Stored records
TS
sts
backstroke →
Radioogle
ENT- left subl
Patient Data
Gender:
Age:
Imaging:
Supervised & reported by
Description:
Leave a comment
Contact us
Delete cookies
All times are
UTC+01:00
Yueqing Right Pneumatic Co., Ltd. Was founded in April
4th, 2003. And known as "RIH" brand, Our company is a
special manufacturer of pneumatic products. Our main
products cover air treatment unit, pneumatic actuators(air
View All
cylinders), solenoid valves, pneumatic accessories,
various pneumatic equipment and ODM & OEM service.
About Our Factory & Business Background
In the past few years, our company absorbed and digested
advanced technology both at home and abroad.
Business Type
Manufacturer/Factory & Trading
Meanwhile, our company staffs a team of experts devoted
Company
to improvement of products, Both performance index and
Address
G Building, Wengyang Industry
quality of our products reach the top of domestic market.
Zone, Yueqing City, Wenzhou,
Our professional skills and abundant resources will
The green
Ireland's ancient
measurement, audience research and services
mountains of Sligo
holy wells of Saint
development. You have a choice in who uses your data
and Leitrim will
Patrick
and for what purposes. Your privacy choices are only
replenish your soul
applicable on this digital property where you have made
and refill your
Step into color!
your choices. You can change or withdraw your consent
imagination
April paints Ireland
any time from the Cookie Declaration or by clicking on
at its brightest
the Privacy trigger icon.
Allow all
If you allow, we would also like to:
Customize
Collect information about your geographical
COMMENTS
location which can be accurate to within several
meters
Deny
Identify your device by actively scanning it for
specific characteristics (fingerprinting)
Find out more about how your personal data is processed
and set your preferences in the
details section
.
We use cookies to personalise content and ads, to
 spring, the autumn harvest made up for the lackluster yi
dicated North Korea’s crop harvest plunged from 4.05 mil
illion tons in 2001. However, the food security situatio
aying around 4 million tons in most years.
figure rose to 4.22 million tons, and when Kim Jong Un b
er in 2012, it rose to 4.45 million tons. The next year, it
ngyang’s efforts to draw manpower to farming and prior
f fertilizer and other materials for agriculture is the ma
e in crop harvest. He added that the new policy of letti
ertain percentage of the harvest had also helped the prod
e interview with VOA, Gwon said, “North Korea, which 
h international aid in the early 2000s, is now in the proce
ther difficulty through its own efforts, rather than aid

▸ **TASK PROMPT**
Each entry above needs to be output exactly as written.

▸ **SOLVED PROBLEM**
TS
sts
backstroke →
Radioogle
ENT- left subl
Patient Data
Gender:
Age:
Imaging:
Supervised & reported by
Description:
Leave a comment
Contact us
Delete cookies
All times are
UTC+01:00
Yueqing Right Pneumatic Co., Ltd. Was founded in April
4th, 2003. And known as "RIH" brand, Our company is a
special manufacturer of pneumatic products. Our main
products cover air treatment unit, pneumatic actuators(air
View All
cylinders), solenoid valves, pneumatic accessories,
various pneumatic equipment and ODM & OEM service.
About Our Factory & Business Background
In the past few years, our company absorbed and digested
advanced technology both at home and abroad.
Business Type
Manufacturer/Factory & Trading
Meanwhile, our company staffs a team of experts devoted
Company
to improvement of products, Both performance index and
Address
G Building, Wengyang Industry
quality of our products reach the top of domestic market.
Zone, Yueqing City, Wenzhou,
Our professional skills and abundant resources will
The green
Ireland's ancient
measurement, audience research and services
mountains of Sligo
holy wells of Saint
development. You have a choice in who uses your data
and Leitrim will
Patrick
and for what purposes. Your privacy choices are only
replenish your soul
applicable on this digital property where you have made
and refill your
Step into color!
your choices. You can change or withdraw your consent
imagination
April paints Ireland
any time from the Cookie Declaration or by clicking on
at its brightest
the Privacy trigger icon.
Allow all
If you allow, we would also like to:
Customize
Collect information about your geographical
COMMENTS
location which can be accurate to within several
meters
Deny
Identify your device by actively scanning it for
specific characteristics (fingerprinting)
Find out more about how your personal data is processed
and set your preferences in the
details section
.
We use cookies to personalise content and ads, to
 spring, the autumn harvest made up for the lackluster yi
dicated North Korea’s crop harvest plunged from 4.05 mil
illion tons in 2001. However, the food security situatio
aying around 4 million tons in most years.
figure rose to 4.22 million tons, and when Kim Jong Un b
er in 2012, it rose to 4.45 million tons. The next year, it
ngyang’s efforts to draw manpower to farming and prior
f fertilizer and other materials for agriculture is the ma
e in crop harvest. He added that the new policy of letti
ertain percentage of the harvest had also helped the prod
e interview with VOA, Gwon said, “North Korea, which 
h international aid in the early 2000s, is now in the proce
ther difficulty through its own efforts, rather than aid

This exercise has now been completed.